Task to complete:
Determine the number of lines in these entries that hold the word "бронзовая". Give the number and nothing more.

Dataset excerpts
····················

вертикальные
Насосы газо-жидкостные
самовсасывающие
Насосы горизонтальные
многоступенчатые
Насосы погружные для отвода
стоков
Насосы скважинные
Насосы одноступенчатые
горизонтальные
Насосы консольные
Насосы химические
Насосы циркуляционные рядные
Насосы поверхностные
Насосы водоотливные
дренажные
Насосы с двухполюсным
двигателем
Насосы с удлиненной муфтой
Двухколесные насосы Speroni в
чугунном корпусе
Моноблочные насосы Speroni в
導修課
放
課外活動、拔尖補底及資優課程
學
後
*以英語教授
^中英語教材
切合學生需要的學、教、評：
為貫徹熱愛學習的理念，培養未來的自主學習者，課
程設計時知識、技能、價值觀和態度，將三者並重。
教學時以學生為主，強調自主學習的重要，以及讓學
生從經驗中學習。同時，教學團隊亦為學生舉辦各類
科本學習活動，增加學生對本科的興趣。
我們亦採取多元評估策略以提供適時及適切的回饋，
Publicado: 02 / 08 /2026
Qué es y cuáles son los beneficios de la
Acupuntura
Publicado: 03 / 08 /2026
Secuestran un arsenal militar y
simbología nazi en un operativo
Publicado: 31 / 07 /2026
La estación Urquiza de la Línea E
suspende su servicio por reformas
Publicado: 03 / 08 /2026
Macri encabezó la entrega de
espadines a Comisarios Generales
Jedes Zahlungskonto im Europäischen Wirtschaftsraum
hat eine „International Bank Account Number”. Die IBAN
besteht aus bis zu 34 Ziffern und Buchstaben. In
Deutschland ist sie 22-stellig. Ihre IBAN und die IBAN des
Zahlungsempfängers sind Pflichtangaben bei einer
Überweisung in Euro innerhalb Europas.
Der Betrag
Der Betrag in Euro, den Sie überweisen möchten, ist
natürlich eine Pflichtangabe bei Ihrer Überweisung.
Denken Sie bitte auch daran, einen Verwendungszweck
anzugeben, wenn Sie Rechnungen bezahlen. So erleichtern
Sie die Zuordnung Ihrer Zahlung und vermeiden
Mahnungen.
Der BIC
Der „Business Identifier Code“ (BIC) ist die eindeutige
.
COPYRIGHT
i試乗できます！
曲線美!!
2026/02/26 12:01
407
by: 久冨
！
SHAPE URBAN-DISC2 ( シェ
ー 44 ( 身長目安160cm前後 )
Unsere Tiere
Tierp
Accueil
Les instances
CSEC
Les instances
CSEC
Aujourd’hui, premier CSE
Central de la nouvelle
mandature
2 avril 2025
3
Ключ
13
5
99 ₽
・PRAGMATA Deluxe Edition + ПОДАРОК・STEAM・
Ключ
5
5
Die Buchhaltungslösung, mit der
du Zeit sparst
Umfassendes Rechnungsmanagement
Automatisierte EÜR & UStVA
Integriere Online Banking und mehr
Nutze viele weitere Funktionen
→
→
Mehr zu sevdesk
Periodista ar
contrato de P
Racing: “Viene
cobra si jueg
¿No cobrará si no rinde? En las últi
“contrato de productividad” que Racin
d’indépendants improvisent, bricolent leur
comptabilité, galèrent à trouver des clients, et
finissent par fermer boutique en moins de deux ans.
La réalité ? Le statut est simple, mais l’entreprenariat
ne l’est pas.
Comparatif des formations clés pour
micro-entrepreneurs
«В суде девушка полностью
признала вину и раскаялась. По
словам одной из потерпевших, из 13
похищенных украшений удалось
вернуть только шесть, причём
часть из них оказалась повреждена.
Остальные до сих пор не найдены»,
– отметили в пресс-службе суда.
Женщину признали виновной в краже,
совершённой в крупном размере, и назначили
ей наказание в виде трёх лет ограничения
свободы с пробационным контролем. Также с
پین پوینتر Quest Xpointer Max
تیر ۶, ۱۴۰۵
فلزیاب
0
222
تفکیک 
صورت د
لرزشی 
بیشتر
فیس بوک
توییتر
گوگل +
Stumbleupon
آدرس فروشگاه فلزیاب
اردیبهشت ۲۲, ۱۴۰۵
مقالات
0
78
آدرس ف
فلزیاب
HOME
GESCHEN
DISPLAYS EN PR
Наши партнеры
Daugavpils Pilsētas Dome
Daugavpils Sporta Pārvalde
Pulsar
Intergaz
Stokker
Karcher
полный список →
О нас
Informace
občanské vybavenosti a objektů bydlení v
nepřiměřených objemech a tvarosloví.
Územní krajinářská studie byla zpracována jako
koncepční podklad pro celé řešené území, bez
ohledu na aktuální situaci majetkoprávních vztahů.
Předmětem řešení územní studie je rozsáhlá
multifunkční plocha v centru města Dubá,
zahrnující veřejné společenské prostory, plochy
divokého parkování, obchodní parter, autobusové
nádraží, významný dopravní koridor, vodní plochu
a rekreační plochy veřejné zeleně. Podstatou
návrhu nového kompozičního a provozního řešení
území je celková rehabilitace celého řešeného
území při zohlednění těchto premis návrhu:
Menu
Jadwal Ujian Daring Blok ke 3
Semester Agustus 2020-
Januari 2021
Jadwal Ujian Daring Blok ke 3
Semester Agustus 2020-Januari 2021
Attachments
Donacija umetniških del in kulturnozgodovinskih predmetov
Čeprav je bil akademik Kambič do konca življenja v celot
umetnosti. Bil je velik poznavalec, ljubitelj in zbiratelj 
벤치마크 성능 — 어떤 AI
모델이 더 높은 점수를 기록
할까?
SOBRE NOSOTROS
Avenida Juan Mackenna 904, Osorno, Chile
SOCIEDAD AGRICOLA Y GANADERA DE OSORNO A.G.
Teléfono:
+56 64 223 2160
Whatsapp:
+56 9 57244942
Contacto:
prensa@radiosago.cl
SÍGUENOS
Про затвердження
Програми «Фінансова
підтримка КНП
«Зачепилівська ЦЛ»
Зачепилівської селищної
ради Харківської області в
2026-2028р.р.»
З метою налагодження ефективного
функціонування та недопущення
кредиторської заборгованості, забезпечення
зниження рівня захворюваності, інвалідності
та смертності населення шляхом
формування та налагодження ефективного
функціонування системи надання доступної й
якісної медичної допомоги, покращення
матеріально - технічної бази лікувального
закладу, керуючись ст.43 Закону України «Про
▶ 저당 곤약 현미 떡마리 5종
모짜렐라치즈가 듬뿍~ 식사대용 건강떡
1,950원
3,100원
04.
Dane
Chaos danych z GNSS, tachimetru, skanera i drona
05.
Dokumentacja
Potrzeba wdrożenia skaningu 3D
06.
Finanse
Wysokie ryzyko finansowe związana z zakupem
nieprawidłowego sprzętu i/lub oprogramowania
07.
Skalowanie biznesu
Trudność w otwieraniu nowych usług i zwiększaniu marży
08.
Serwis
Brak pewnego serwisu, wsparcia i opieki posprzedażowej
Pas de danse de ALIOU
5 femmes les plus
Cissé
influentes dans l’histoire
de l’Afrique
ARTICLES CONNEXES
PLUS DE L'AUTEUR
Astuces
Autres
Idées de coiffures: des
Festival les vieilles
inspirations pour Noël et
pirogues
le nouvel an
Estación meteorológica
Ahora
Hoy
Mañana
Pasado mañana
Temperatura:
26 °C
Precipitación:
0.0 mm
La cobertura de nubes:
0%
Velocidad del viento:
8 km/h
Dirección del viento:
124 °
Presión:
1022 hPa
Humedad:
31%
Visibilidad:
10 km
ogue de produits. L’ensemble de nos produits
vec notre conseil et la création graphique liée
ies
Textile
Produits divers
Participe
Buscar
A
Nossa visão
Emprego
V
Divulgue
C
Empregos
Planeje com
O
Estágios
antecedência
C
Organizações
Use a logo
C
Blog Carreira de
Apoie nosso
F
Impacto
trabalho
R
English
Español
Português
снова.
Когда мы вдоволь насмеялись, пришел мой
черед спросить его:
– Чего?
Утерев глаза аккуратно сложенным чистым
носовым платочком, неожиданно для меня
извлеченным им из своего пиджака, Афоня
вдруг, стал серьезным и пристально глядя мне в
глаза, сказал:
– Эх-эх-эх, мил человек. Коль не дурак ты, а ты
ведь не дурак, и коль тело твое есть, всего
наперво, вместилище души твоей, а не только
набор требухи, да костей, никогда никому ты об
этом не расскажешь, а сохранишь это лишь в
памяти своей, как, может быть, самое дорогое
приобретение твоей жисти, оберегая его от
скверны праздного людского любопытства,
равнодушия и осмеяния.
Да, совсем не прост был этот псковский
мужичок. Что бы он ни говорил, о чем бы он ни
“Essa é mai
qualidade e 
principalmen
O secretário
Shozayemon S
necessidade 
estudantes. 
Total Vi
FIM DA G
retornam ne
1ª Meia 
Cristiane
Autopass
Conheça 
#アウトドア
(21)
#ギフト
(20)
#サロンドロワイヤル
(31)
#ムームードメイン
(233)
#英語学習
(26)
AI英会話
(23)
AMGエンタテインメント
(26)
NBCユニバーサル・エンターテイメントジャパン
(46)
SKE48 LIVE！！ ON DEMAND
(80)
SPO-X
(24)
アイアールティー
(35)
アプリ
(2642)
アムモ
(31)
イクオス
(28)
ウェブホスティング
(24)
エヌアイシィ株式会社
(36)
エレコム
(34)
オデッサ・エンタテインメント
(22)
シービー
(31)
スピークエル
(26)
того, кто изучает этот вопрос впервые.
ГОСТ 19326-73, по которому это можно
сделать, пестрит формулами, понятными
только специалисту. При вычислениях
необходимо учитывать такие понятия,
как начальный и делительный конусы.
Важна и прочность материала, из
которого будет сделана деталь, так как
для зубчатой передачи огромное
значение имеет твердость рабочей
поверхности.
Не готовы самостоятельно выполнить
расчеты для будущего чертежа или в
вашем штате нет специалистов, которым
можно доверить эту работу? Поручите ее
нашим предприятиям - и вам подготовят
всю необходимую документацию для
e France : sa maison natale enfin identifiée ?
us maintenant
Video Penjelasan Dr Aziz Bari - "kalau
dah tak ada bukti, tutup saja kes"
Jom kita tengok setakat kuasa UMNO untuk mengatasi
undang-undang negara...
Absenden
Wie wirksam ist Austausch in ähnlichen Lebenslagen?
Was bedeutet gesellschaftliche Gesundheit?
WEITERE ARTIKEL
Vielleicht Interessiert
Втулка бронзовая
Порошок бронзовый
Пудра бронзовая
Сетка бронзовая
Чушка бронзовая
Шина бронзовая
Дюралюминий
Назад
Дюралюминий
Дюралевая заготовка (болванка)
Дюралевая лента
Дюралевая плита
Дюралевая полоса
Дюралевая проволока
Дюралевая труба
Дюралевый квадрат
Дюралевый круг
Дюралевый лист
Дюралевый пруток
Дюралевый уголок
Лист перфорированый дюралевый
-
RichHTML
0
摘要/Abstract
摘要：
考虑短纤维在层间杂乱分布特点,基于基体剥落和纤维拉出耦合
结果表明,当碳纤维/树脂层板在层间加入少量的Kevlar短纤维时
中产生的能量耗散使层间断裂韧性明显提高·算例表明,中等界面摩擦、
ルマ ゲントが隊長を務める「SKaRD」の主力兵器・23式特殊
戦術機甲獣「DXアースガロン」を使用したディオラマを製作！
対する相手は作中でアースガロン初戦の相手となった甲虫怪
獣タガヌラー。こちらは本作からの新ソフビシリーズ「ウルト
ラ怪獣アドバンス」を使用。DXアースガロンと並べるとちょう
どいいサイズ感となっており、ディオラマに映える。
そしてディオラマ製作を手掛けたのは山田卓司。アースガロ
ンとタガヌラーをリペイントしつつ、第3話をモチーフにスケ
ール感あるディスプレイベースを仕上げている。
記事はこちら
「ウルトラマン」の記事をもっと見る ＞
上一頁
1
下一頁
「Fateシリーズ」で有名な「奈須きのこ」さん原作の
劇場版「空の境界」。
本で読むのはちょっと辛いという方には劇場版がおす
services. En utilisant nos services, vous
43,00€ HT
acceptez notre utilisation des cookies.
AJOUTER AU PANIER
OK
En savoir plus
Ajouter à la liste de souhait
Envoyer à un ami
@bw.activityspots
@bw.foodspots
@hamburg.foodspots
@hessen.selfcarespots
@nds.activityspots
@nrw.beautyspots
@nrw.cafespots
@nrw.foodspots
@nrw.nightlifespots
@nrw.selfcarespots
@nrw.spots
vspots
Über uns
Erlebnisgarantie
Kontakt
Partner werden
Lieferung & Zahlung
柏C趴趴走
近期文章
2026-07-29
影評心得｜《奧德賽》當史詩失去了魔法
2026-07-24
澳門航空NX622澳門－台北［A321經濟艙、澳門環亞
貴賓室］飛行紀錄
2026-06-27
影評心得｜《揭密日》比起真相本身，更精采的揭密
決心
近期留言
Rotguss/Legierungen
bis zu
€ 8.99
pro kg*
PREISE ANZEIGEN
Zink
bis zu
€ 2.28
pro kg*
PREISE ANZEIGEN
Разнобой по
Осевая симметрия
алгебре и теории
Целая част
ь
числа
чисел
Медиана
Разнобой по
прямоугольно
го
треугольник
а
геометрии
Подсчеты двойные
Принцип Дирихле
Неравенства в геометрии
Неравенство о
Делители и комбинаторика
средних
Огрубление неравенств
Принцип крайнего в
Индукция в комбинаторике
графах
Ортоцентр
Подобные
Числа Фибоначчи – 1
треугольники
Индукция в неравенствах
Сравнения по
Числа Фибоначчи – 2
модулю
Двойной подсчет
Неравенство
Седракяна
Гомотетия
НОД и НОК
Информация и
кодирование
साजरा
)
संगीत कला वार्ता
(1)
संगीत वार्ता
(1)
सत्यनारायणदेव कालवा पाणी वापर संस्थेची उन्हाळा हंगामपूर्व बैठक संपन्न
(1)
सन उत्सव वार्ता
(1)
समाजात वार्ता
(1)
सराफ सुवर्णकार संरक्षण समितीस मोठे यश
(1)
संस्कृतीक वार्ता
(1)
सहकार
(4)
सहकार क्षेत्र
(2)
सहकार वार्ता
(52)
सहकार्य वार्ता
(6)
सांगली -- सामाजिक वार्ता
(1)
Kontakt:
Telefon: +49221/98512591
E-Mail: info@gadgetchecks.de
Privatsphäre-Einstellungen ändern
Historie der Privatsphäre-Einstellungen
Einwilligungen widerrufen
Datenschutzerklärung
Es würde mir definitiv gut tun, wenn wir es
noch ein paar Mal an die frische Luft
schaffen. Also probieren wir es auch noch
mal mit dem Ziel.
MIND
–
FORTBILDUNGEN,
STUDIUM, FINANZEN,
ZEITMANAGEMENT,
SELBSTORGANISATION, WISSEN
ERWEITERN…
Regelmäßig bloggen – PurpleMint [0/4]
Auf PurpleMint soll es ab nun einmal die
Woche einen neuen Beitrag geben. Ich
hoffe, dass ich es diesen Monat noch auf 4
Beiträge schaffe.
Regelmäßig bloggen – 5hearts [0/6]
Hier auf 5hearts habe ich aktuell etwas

····················

Task answer:
5